A well-established method to test the mechanical properties of materials at high strain rates is the split Hopkinson pressure bar (SHPB) method [5,6]. This method can be used for the dynamic testing of many types of materials, see e.g. [7] for a study of concrete-like materials and [8] for a study on rock materials. Numerical studies of the dynamical properties of brittle materials have also been carried out, see e.g. [9,10]. In [11] dynamic properties of iron ore pellets are studied experimentally and numerically, a SHPB assembly setup and an impact setup for iron ore pellets are presented.
In the present study, a strain rate dependent numerical model for iron ore pellets is developed.
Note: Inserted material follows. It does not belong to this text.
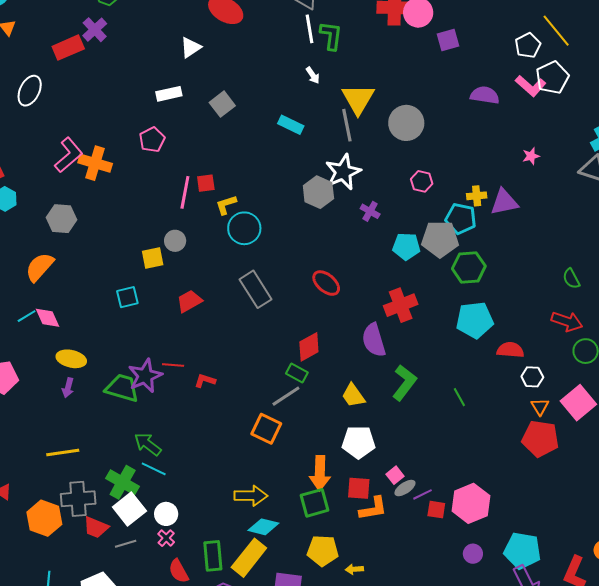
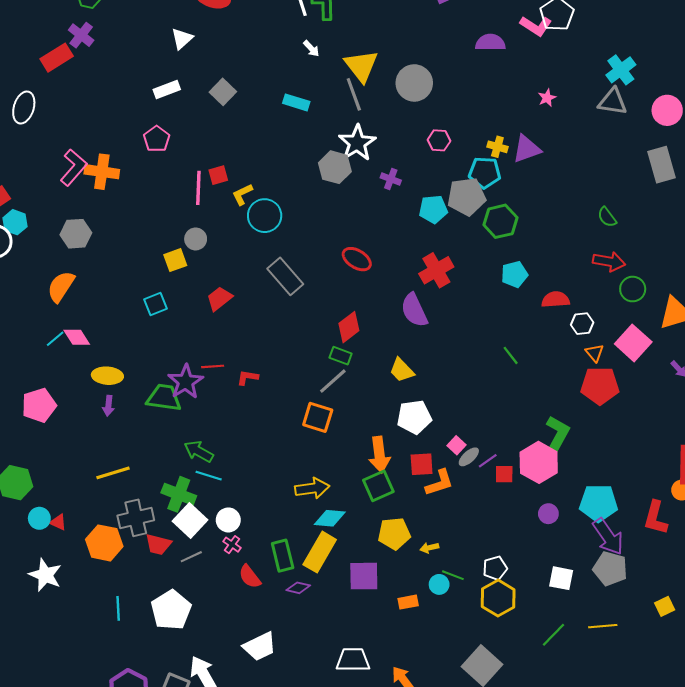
yellow cross: (477, 196) -> (497, 147), turned 30
cyan pentagon: (475, 320) -> (514, 274), size x0.7
green L-shape: (404, 383) -> (557, 434), moved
With the material parameters for iron ore pellets, which are determined in terms of the statistical means and standard deviations, a fracture model is presented. The fracture model was validated by experimental data. The purpose of this study is to develop a model that can be used to predict the probability of fracture of iron ore pellets in different dynamic loading situations, e.g., pellets hitting guide plates around conveyor belts or during ship loading.
2. Experimental
Experimental results from quasi static testing in [3] and dynamic testing in [11] of iron ore pellets are used for numerical modelling and validation in this paper. The iron ore pellets studied in these paper are iron ore pellets from LKAB (Luossavaara-Kiirunavaara AB) in Malmberget, Sweden. In the blast furnace, iron ore is reduced and smelted to liquid crude iron. Fine-grained iron ore is too fine material for burdening in a blast furnace and must therefore be sintered into larger entities. Iron ore pellets are sintered, centimetre-sized spheres of grained ore with a high iron content (≈ 67wt% Fe) and are produced in two varieties: blast furnace (BF) pellets and direct reduction (DR) pellets. In the experiments, pellets were screened out to a range of 9 mm to 12 mm before testing.The average density for the test pellet batch was ρ = 3690 kg/m3.
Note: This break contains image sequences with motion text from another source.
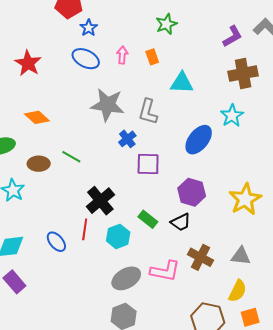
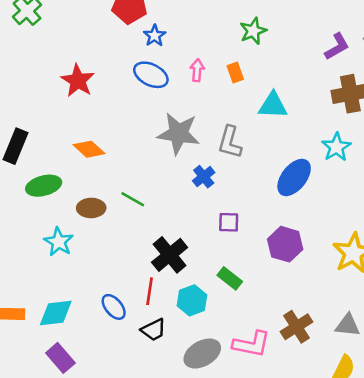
purple square: (148, 164) -> (229, 222), moved, size x0.7
black trapezoid: (181, 222) -> (154, 330), moved
brown cross: (201, 257) -> (296, 327), turned 30

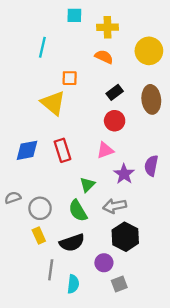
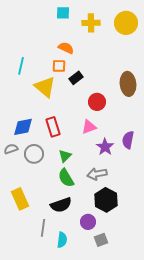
cyan line: (42, 47) -> (21, 66), moved
yellow circle: (149, 51) -> (126, 23), moved
orange semicircle: (104, 57) -> (66, 48), moved
black rectangle: (115, 92) -> (76, 78), moved
green triangle: (87, 185) -> (65, 156), moved
gray semicircle: (13, 198) -> (11, 149), moved
gray circle: (40, 208) -> (34, 154), moved
yellow rectangle: (39, 236) -> (20, 199), moved, size x1.5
2.1. Results from two-point load tests
In Table 1, a summation of the test results from quasi static two point load test in [3] and dynamic two point load test in [11] are given in terms of the average values and standard deviations. To compensate for the size variations, the load F is divided by D2 resulting in a stress-like measure. The shape of the iron ore pellets is not perfectly spherical; they have an irregular smooth shape. The diameter, D, is defined as the distance between the loading points for each test.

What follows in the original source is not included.